- **Activity**:
In the records that follow, find each line containing "живим" and copy it.

- **Data provided**:
BEGIN

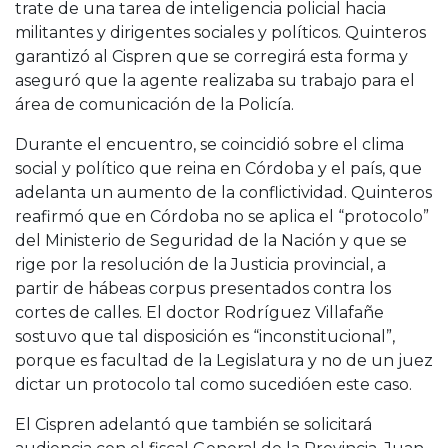
trate de una tarea de inteligencia policial hacia
militantes y dirigentes sociales y políticos. Quinteros
garantizó al Cispren que se corregirá esta forma y
aseguró que la agente realizaba su trabajo para el
área de comunicación de la Policía.
Durante el encuentro, se coincidió sobre el clima
social y político que reina en Córdoba y el país, que
adelanta un aumento de la conflictividad. Quinteros
reafirmó que en Córdoba no se aplica el “protocolo”
del Ministerio de Seguridad de la Nación y que se
rige por la resolución de la Justicia provincial, a
partir de hábeas corpus presentados contra los
cortes de calles. El doctor Rodríguez Villafañe
sostuvo que tal disposición es “inconstitucional”,
porque es facultad de la Legislatura y no de un juez
dictar un protocolo tal como sucedióen este caso.
El Cispren adelantó que también se solicitará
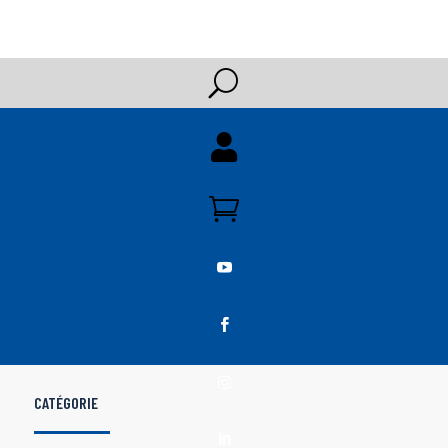
U





CATÉGORIE

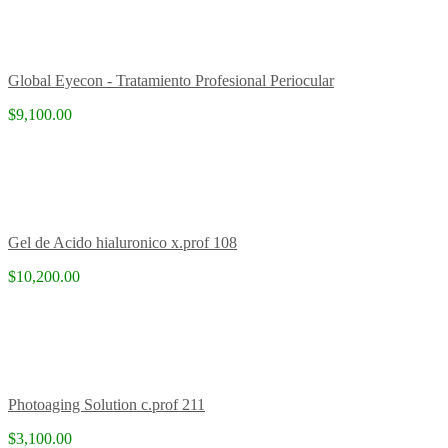
Global Eyecon - Tratamiento Profesional Periocular
$9,100.00
Gel de Acido hialuronico x.prof 108
$10,200.00
Photoaging Solution c.prof 211
$3,100.00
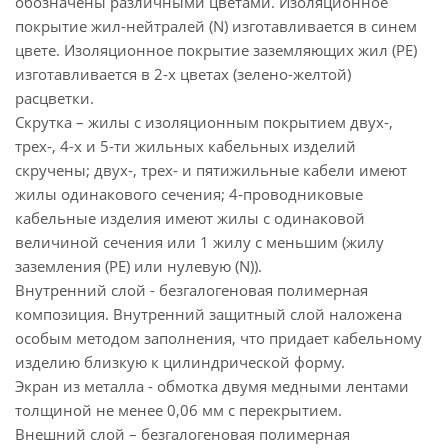
обозначены различными цветами. Изоляционное
покрытие жил-нейтралей (N) изготавливается в синем
цвете. Изоляционное покрытие заземляющих жил (PE)
изготавливается в 2-х цветах (зелено-желтой)
расцветки.
Скрутка – жилы с изоляционным покрытием двух-,
трех-, 4-х и 5-ти жильных кабельных изделий
скручены; двух-, трех- и пятижильные кабели имеют
жилы одинакового сечения; 4-проводниковые
кабельные изделия имеют жилы с одинаковой
величиной сечения или 1 жилу с меньшим (жилу
заземления (PE) или нулевую (N)).
Внутренний слой - безгалогеновая полимерная
композиция. Внутренний защитный слой наложена
особым методом заполнения, что придает кабельному
изделию близкую к цилиндрической форму.
Экран из металла - обмотка двумя медными лентами
толщиной не менее 0,06 мм с перекрытием.
Внешний слой – безгалогеновая полимерная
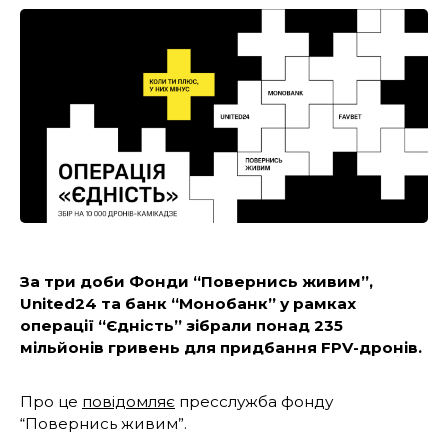
За три доби Фонди “Повернись живим”,
United24 та банк “Монобанк” у рамках
операції “Єдність” зібрали понад 235
мільйонів гривень для придбання FPV-дронів.
Про це
повідомляє
пресслужба фонду
“Повернись живим”.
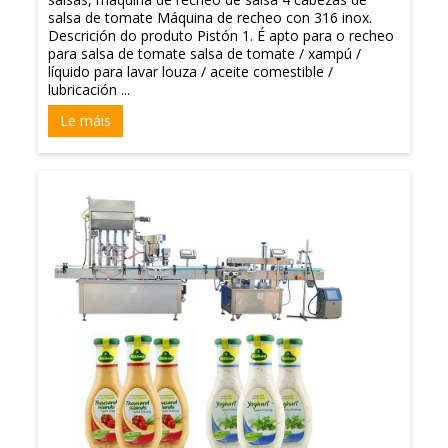
salsa de tomate Máquina de recheo con 316 inox.
Descrición do produto Pistón 1. É apto para o recheo
para salsa de tomate salsa de tomate / xampú /
líquido para lavar louza / aceite comestible /
lubricación ...
Le máis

END

- **Answer space**:
За три доби Фонди “Повернись живим”,
“Повернись живим”.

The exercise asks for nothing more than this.